Say how many lines of the listing below hold the word "Ninh". Give only that number.

**INPUT DATA**
----------------------------------------
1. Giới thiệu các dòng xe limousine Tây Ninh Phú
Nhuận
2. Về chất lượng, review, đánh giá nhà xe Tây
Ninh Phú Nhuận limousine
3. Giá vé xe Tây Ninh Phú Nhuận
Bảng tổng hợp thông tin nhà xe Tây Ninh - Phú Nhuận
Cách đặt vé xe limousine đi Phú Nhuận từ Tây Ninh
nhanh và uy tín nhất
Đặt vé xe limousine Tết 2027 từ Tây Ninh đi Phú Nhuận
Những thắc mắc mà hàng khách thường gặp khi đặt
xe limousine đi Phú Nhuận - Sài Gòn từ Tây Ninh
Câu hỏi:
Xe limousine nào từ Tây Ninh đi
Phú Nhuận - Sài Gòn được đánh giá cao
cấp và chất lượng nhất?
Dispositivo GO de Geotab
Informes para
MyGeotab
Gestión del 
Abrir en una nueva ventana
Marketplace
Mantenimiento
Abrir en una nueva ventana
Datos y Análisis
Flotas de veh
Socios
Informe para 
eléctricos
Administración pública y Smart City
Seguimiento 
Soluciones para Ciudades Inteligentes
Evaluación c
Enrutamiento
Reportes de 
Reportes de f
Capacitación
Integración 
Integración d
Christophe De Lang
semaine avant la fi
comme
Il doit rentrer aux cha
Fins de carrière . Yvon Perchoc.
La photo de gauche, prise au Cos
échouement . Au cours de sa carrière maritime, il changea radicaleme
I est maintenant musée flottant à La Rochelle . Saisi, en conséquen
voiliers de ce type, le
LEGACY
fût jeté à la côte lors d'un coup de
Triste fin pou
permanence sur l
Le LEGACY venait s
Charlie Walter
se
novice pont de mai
----------------------------------------
**RESULT FOR THIS TASK**
8